I had barely recovered from the shock of hearing the news that Michele (the Minnesota Loon) Bachmann was thinking about a possible candidacy. This, in turn, followed the announcement that Newt (The Greatest Hypocritical Pontificator) Gingrich was thinking about running for President. And this was after the persistent rumor that the Housewife from Hell, Sarah the Deerslayer, was running. I even heard a while back that Rick (Man on Dog) Santorum might run. Earlier I heard a rumor that ex Virginia Senator (Loose Lips Sink Ships) George Allen was thinking about it also. Wow! So many terrific candidates, all apparently equipped with gigantic oversized egos, delusions of grandeur, but only tiny microscopic grips on reality. Perhaps I am being unfair. I suspect that none of these people truly expect to be candidates, and they almost certainly do not even dream of becoming President (I hope). What they seem to have in common is the obsession with keeping their names in print as often as possible, hoping something may come of it (like someone said, “even a blind dog finds a bone sometimes). Frankly, I’m a bit surprised that Christine O’Donnell has not announced her candidacy. Maybe she doesn’t want to compete with Sarah. Oh, hell, what do I know?

Looking beyond these, what I might call pretend candidates, what might be found? Happily John McCain is out of the picture. This leaves Mitt Romney, a kind of perennial Mormon candidate not well known for telling the truth (this might be unfair as no one else in the Republican Party ever tells the truth). At best I think he would be a long shot. Then there is Mike Huckabee, a religious fundamentalist who doesn’t believe in evolution (a very strange choice for a 21st century candidate), and may even be considered not conservative enough for the current Republican crowd. I guess Bobby Jindal has already flunked out as we never hear about him anymore. There is also Tim Pawlenty of Minnesota, who wants to be President so badly he has taken to telling sex jokes about his wife and pretending to be a lumberjack (or some such thing). Mike Pence is a possibility, as is John Thune, but neither one of them is very well known, and Thune being from a state (South Dakota) with so few votes would seem unlikely to ever get the nomination. Besides, both of these possibilities, although very conservative, are not members of the Tea Party and therefore probably not to be taken seriously. There may be others I have neglected, but all in all I would say it does not look very promising for the Republicans unless some new charismatic and dynamic candidate appears. I know! Just the ticket! General David Petraeus! Having lost the “war” in Afghanistan (through no fault of his own of course), he will probably have some leisure time, thus he could come home, mount one of his famous “surges,” and save us all from Obama and socialism (don’t laugh).
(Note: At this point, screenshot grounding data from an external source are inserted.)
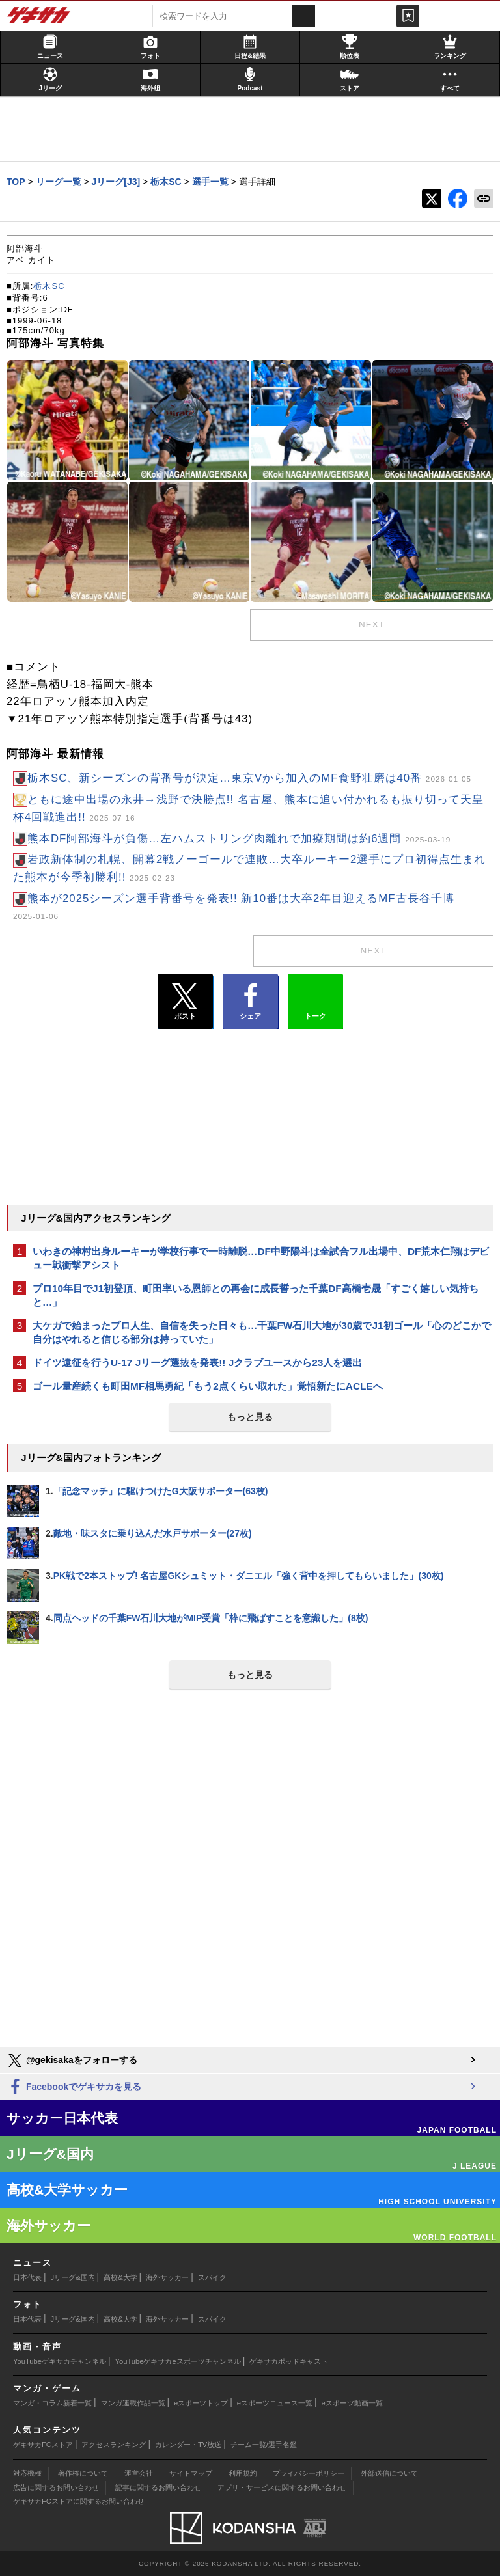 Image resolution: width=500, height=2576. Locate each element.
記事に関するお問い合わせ (158, 2487)
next (372, 624)
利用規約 (243, 2473)
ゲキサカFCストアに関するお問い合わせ (79, 2501)
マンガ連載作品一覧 (133, 2403)
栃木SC (48, 286)
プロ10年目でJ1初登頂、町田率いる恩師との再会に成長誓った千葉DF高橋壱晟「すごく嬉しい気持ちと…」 (256, 1295)
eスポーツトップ (201, 2403)
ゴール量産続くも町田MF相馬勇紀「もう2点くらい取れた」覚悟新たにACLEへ (208, 1385)
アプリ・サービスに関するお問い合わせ (281, 2487)
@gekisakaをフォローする (72, 2060)
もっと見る (250, 1417)
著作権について (83, 2473)
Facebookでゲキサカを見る (74, 2087)
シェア (250, 1001)
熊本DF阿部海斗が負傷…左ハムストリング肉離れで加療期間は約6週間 (239, 838)
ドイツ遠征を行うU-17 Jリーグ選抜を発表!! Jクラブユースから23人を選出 (197, 1362)
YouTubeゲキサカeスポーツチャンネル (178, 2361)
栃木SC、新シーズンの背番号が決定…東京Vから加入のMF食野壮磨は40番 (249, 778)
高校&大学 (120, 2277)
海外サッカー (167, 2277)
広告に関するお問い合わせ (56, 2487)
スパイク (212, 2277)
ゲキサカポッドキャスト (288, 2361)
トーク (315, 998)
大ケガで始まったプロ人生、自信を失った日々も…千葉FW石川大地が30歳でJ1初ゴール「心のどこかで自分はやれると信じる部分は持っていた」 (262, 1332)
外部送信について (389, 2473)
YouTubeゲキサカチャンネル (59, 2361)
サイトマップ (190, 2473)
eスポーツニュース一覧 (274, 2403)
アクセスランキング (113, 2444)
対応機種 (27, 2473)
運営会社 (138, 2473)
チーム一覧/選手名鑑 (263, 2444)
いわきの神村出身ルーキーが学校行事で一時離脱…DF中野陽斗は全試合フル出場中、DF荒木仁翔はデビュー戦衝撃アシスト (261, 1258)
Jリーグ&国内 (73, 2277)
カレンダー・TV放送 (188, 2444)
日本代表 (27, 2277)
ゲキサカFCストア (43, 2444)
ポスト (185, 1001)
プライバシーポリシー (308, 2473)
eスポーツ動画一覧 (352, 2403)
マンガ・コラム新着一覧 (52, 2403) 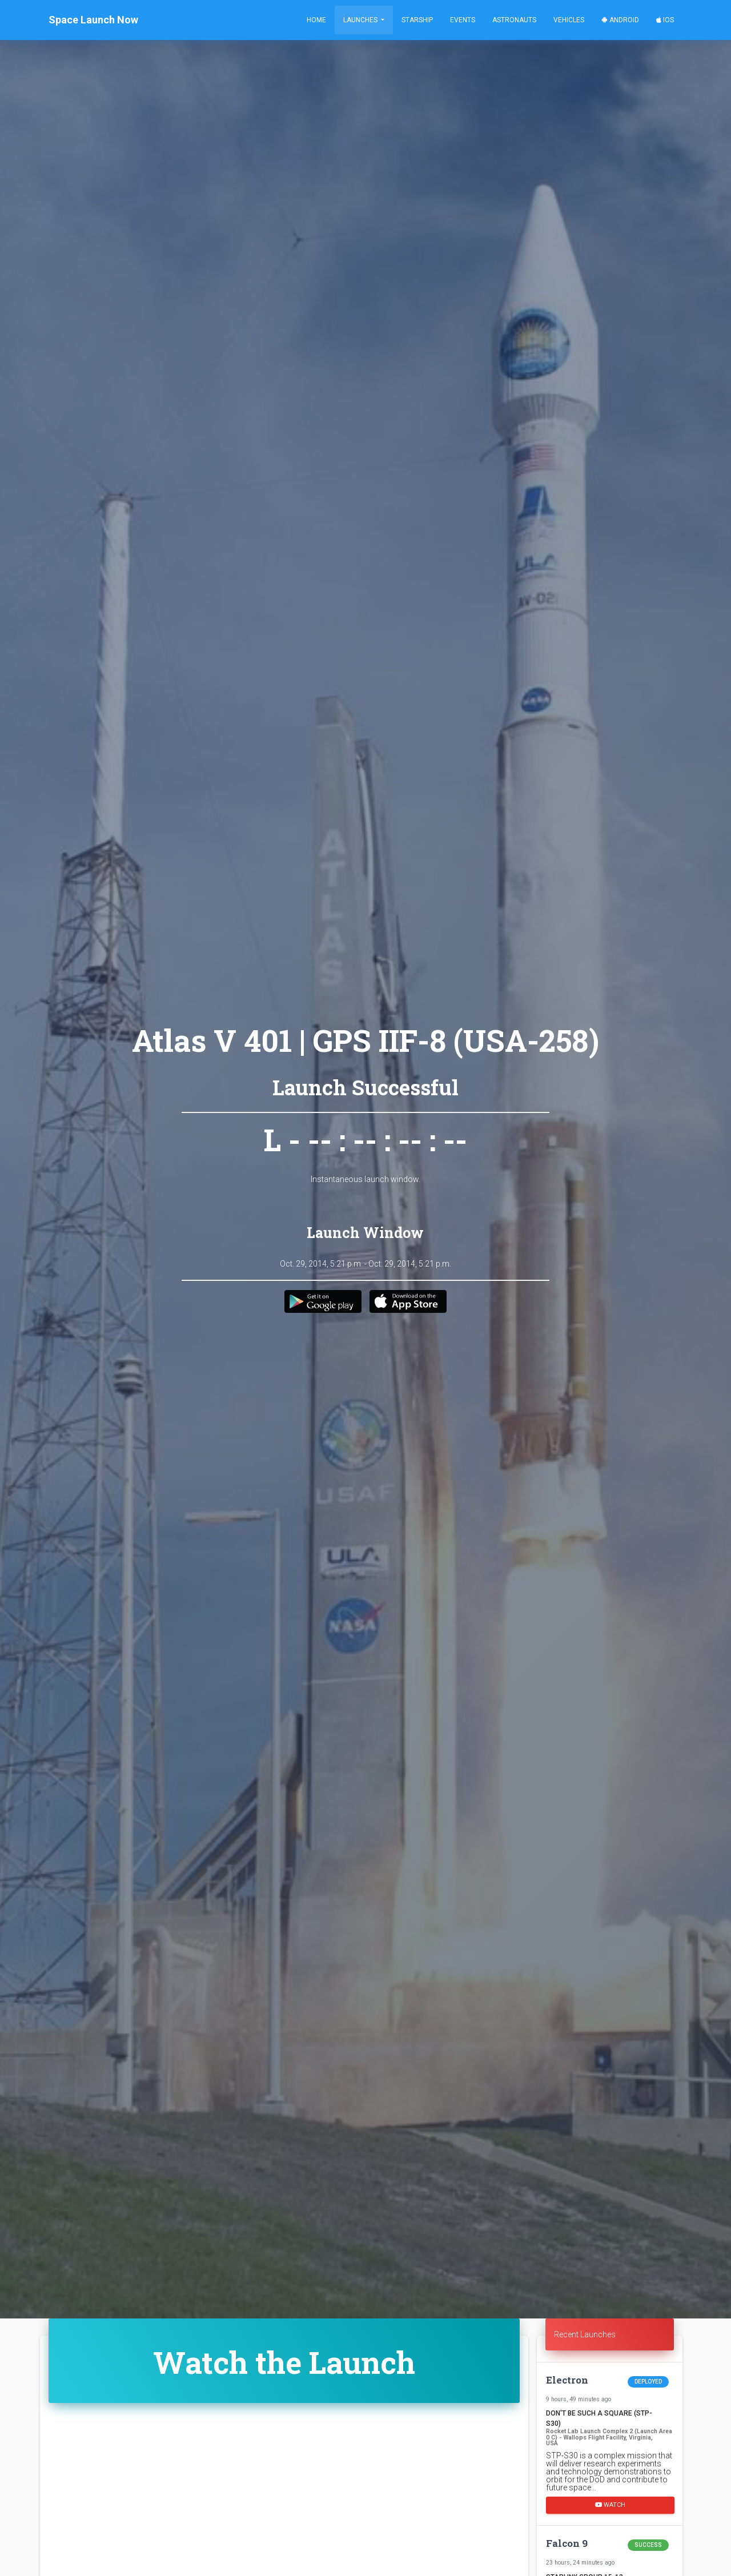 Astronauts (514, 20)
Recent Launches (585, 2334)
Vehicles (568, 20)
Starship (417, 20)
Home (316, 20)
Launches (361, 20)
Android (620, 20)
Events (462, 20)
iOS (665, 20)
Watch (610, 2504) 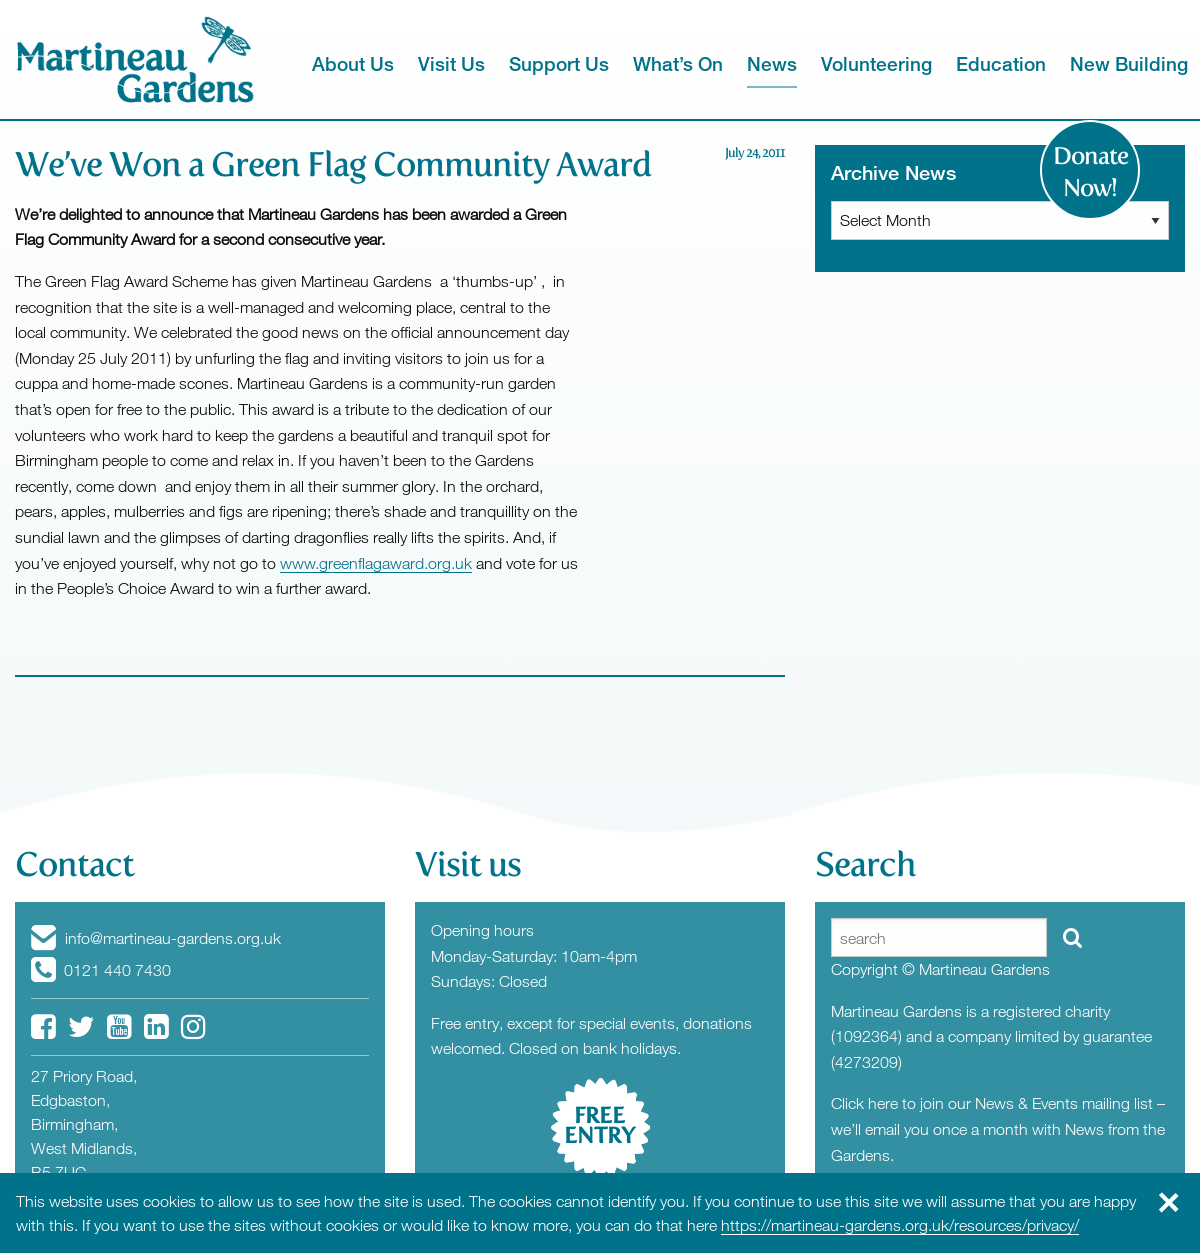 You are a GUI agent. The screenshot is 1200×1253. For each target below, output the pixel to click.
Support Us (559, 63)
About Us (353, 63)
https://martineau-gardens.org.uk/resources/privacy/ (900, 1225)
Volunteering (876, 63)
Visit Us (451, 63)
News (772, 63)
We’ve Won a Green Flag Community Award (333, 164)
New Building (1129, 63)
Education (1001, 63)
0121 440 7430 (101, 970)
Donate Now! (1090, 172)
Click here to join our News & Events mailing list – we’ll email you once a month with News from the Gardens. (998, 1128)
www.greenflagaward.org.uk (376, 563)
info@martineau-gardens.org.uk (156, 938)
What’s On (678, 63) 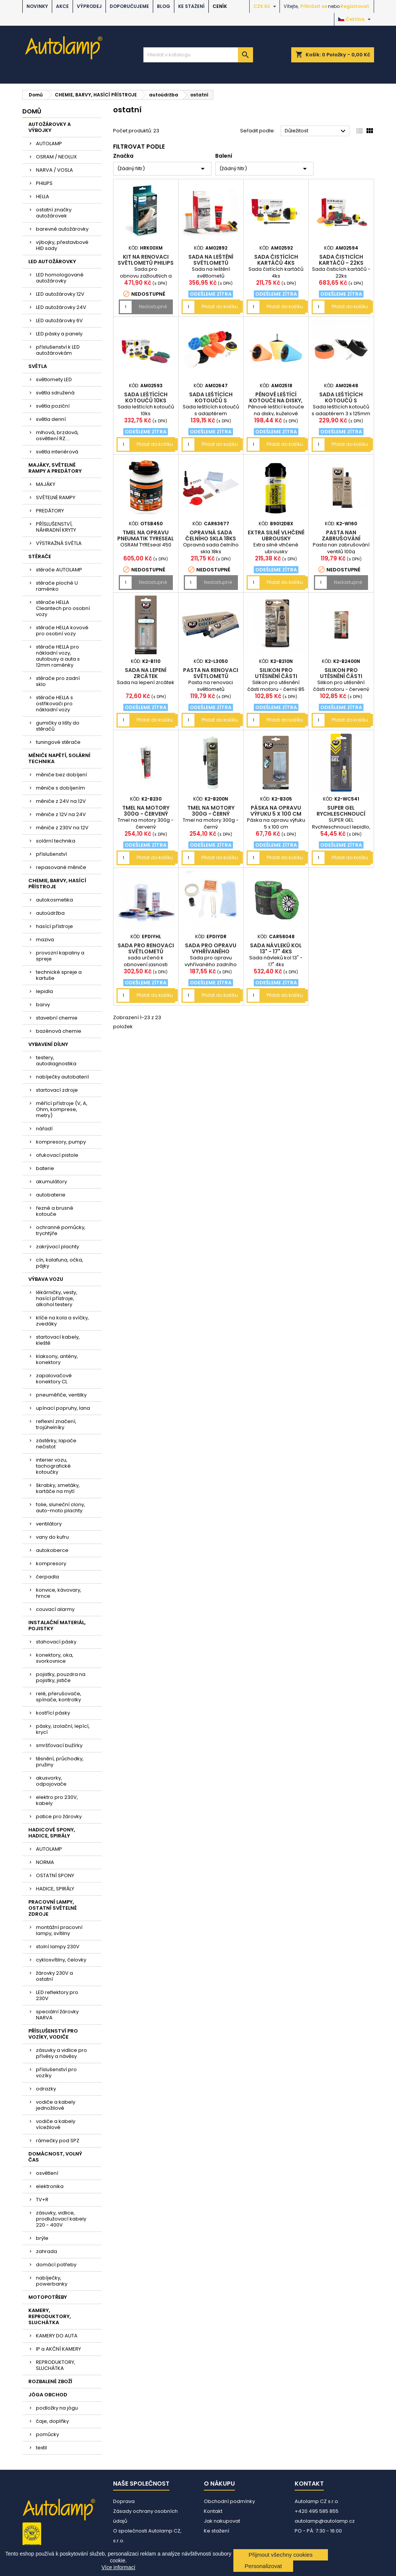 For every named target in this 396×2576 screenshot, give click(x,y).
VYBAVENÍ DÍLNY (48, 1044)
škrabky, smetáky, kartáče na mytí (58, 1488)
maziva (45, 939)
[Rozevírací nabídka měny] (265, 6)
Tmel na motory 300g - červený (145, 811)
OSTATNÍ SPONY (55, 1875)
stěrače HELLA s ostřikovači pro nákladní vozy (54, 703)
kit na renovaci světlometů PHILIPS (146, 260)
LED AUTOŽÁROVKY (52, 261)
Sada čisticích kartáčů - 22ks (341, 260)
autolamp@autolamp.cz (325, 2521)
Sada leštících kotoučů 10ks (146, 397)
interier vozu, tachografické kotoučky (53, 1466)
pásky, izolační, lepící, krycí (63, 1729)
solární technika (55, 840)
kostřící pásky (53, 1712)
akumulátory (51, 1181)
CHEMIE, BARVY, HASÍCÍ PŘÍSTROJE (57, 883)
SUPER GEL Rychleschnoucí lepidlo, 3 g (341, 814)
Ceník (220, 6)
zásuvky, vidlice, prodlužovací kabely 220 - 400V (61, 2218)
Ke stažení (191, 6)
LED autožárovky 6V (59, 320)
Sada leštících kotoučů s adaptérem (211, 400)
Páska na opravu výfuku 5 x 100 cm (275, 811)
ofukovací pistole (57, 1155)
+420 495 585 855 (317, 2511)
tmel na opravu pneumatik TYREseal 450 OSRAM (145, 538)
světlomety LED (54, 379)
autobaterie (50, 1194)
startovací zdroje (57, 1090)
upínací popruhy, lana (63, 1408)
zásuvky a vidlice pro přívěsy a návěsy (61, 2053)
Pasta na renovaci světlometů (210, 673)
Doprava (124, 2501)
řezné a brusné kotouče (54, 1211)
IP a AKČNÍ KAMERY (58, 2349)
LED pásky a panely (59, 333)
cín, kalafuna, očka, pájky (59, 1262)
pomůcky (47, 2434)
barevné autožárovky (62, 229)
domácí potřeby (56, 2264)
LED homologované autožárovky (60, 277)
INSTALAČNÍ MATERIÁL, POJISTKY (56, 1625)
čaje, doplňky (52, 2421)
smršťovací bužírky (59, 1745)
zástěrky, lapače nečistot (56, 1443)
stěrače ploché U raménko (57, 586)
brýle (42, 2238)
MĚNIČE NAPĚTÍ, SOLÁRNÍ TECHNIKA (59, 758)
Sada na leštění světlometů (210, 260)
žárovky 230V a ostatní (54, 1976)
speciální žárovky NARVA (57, 2014)
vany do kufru (52, 1537)
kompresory (51, 1563)
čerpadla (47, 1576)
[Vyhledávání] (198, 54)
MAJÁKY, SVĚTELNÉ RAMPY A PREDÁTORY (55, 468)
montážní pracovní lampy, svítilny (59, 1930)
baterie (45, 1168)
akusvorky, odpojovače (51, 1781)
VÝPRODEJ (89, 6)
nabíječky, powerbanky (51, 2280)
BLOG (163, 6)
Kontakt (213, 2511)
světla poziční (53, 406)
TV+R (42, 2199)
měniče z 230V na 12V (62, 827)
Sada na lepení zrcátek (145, 673)
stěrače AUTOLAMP (59, 569)
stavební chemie (57, 1017)
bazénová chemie (58, 1031)
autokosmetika (54, 899)
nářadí (44, 1128)
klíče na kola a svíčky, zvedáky (62, 1320)
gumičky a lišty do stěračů (57, 725)
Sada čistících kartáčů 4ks (276, 260)
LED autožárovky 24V (61, 307)
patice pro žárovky (59, 1816)
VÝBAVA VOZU (45, 1279)
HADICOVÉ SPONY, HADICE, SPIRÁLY (51, 1832)
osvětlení (47, 2173)
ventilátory (49, 1523)
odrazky (46, 2088)
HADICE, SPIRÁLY (55, 1888)
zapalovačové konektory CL (54, 1378)
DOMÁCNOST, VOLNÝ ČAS (55, 2156)
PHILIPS (44, 183)
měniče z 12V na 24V (61, 814)
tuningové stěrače (58, 742)
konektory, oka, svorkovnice (54, 1658)
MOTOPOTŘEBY (47, 2297)
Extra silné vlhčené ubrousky (276, 535)
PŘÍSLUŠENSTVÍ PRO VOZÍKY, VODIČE (53, 2034)
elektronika (50, 2186)
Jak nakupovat (222, 2521)
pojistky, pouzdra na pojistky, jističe (60, 1677)
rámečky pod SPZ (57, 2140)
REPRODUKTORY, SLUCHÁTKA (55, 2365)
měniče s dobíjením (60, 787)
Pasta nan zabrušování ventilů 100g (341, 538)
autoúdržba (50, 913)
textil (41, 2447)
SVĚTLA (37, 366)
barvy (43, 1004)
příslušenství (51, 854)
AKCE (62, 6)
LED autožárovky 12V (60, 294)
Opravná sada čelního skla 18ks (210, 535)
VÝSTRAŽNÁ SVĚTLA (59, 543)
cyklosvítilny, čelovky (61, 1959)
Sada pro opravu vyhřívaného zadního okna (210, 951)
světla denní (51, 419)
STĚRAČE (39, 556)
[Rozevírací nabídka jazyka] (355, 19)
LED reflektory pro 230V (57, 1995)
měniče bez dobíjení (61, 774)
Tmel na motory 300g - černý (210, 811)
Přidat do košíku (220, 306)
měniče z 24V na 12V (61, 801)
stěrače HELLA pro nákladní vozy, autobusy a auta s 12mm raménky (58, 656)
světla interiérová (57, 451)
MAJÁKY (45, 484)
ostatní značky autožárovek (53, 212)
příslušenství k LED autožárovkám (58, 350)
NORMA (45, 1862)
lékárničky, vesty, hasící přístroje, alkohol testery (56, 1298)
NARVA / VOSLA (54, 170)
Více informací (118, 2567)
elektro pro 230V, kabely (57, 1800)
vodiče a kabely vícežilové (55, 2124)
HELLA (42, 196)
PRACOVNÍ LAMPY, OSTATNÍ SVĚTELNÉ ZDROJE (52, 1908)
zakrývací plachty (57, 1246)
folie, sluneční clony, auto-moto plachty (60, 1507)
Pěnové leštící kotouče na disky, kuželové (276, 400)
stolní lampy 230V (57, 1946)
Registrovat (354, 6)
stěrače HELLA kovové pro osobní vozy (62, 630)
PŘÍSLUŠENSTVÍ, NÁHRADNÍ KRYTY (56, 527)
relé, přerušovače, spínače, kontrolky (58, 1696)
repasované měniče (61, 867)
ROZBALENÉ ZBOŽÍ (50, 2381)
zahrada (46, 2251)
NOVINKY (37, 6)
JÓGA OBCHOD (47, 2394)
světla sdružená (55, 392)
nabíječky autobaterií (62, 1076)
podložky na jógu (57, 2408)
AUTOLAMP (49, 143)
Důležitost (316, 131)
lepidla (44, 991)
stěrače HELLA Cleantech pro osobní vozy (63, 608)
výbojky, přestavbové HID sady (62, 245)
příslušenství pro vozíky (56, 2072)
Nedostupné (153, 306)
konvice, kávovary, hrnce (58, 1593)
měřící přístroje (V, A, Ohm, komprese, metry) (61, 1109)
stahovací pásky (56, 1641)
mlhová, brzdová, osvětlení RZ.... (57, 435)
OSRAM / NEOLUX (56, 156)
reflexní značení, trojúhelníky (56, 1424)
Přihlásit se (313, 6)
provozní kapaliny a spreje (60, 955)
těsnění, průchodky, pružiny (60, 1761)
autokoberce (52, 1550)
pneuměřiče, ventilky (61, 1394)
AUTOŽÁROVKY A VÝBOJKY (49, 127)
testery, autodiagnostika (56, 1060)
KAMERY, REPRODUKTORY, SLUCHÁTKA (49, 2316)
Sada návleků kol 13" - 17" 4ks (276, 948)
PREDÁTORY (50, 510)
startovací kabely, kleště (58, 1340)
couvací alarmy (55, 1609)
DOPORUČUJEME (129, 6)
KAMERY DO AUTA (57, 2335)
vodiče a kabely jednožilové (55, 2105)
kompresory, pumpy (61, 1141)
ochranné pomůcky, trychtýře (60, 1230)
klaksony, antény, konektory (57, 1359)
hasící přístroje (54, 926)
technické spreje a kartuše (59, 975)
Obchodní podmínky (229, 2501)
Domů (31, 111)
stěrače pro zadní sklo (58, 681)
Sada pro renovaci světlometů (146, 948)
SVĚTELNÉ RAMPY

I’m sure nothing can be done about it, but I find it extremely annoying that anyone in the U.S., no matter how unqualified, stupid, or even insane, can announce their candidacy for President and, if they have any name recognition at all, can manage to get some press. This appears to be true even if they are not even serious candidates with no chance whatsoever of being nominated or elected. There ought to be a law, or rule, or procedure, or something, whereby candidates should have to be vetted by their party or whoever they profess to represent, before being allowed to announce their candidancy, and anyone who was not should be completely ignored. That is, only legitimate candidates with serious intentions, significant support, and at least minimal qualifications, should be allowed. Of course this will never happen as our 24/7 “news” organizations are so desperate for infotainment to fill up time they will eagerly print anything and keep it going as long as possible no matter how trivial or absurd it might be. They are certainly not going to pay reporters to cover the nation and the globe to actually find real news. It is so much cheaper and easier to just report what they are told.